Compradores estão se colocando de forma mais ativa nos negócios, diante da necessidade de recomporem os estoques e se programarem para a etapa final de 2020



Nesta terça-feira (10/11), os preços do boi gordo subiram fortemente em diversas regiões do País, reforçando ainda mais a tendência de alta no mercado, que parece não ter mais fim. Na praça de São Paulo, os negócios com boiada pronta para abate foram fechados, hoje, a R$ 288,00/@, a prazo, enquanto que, em Dourados (MS), os frigoríficos pagaram R$ 280,00/@ à vista, segundo levantamento da IHS Markit (veja no final desta páginas os preços de machos e fêmeas desta terça-feira tem todas as principais praças pecuárias do Brasil).

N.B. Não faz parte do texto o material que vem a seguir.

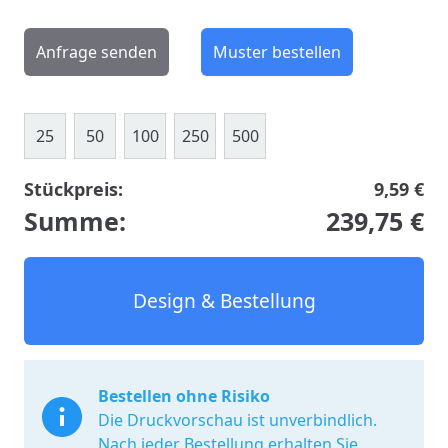
Anfrage senden
Muster bestellen
25
50
100
250
500
Stückpreis:
9,59 €
Summe:
239,75 €
Design & Bestellung
Bestellen ohne Risiko
Die Druckvorschau ist unverbindlich.
Nach jeder Bestellung erhalten Sie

Mesmo com os preços nas alturas (recordes reais são rompidos quase que diariamente), a indústria não tem outra saída a não ser aceitar "quietinha" os valores impostos pelos pecuaristas, pois há um apagão de boiadas no País, justamente num período de forte demanda pela carne bovina – tanto interna quanto externa.

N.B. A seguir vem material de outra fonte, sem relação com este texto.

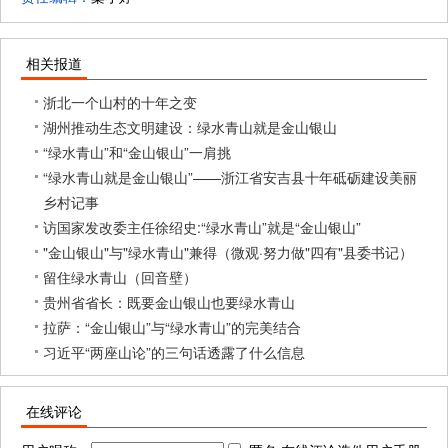
相关报道
浙北一个山村的十年之变
湖州推动生态文明建设：绿水青山就是金山银山
“绿水青山”和“金山银山”一肩挑
“绿水青山就是金山银山”——浙江省安吉县十年砥砺建设美丽
乡村记事
访国家发改委主任徐绍史:“绿水青山”就是“金山银山”
"金山银山"与"绿水青山"兼得（微观·努力做"四有"县委书记）
留住绿水青山（回音壁）
贵州省省长：既要金山银山也要绿水青山
拉萨：“金山银山”与“绿水青山”的完美结合
习近平“两座山论”的三句话透露了什么信息
在线评论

"Além do volume expressivo dos embarques de carne ao exterior neste mês de novembro, o período atual é caracterizado por maior consumo doméstico devido à proximidade das festividades de final de ano", justifica a IHS Markit, acrescentando que a entrada de massa salarial no mercado neste início de mês elevou o poder aquisitivo da população – e consequentemente a busca por proteínas de maior valor agregado, como a carne vermelha.

Com isso, continua a consultoria, os frigoríficos se colocaram de forma mais ativa nos negócios diante da necessidade de recompor estoque e se programar para etapa final de 2020. Na avaliação da IHS, mesmo com os preços em patamares recordes, "cresce o grau especulativo de que há espaço para novas altas no curtíssimo prazo, tanto em função do descompasso entre oferta e demanda de animais prontos para abater, bem como pelo retardamento na engorda do gado extensivo nos pastos devido ao atraso das chuvas neste ano".

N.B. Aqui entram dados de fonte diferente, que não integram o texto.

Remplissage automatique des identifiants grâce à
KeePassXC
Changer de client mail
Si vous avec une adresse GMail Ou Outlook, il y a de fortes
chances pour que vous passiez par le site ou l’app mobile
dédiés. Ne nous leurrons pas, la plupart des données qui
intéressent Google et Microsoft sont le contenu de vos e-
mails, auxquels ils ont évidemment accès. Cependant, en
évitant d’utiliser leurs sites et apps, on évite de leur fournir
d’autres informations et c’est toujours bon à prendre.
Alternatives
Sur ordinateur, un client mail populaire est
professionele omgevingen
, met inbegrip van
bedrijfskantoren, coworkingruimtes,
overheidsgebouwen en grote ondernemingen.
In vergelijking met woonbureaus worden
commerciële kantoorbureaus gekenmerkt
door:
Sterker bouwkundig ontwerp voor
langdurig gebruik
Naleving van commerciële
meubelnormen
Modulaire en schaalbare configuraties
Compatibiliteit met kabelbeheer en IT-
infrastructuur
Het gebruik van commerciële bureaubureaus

Entre as praças da região Centro-Sul, destaque para o elevado volume de transação de animais terminados entre os Estados, como forma de driblar as dificuldades de aquisição locais. Segundo a IHS, a indústrias frigoríficas de São Paulo e Paraná continuam recorrendo a lotes oriundos de Estados vizinhos, sobretudo em praças da região Centro-Oeste – o objetivo principal dessa "varredura" pelas regiões pecuária é atender sobretudo os compromissos com o mercado externo. “Há também compradores do Sudeste atuando em praças do Norte”, informa a IHS.

Exportações aquecidas
Na primeira semana de novembro (4 dias uteis), o Brasil exportou 10,5 mil toneladas de carne bovina in natura por dia, desempenho 35% superior à média de novembro de 2019, e um salto de 29% frente à de outubro passado. A forte retomada das vendas ao exterior é atribuída à maior procura por parte da China, além de outros antigos parceiros comerciais.

No mercado atacadista, o fluxo das vendas segue regular, condição que continua a sustentar os preços em patamares firmes. No entanto, cresce as expectativas de alta nos preços dos cortes bovinos no curtíssimo prazo, devido à previsão de maior consumo da proteína ao longo do próximo fim de semana.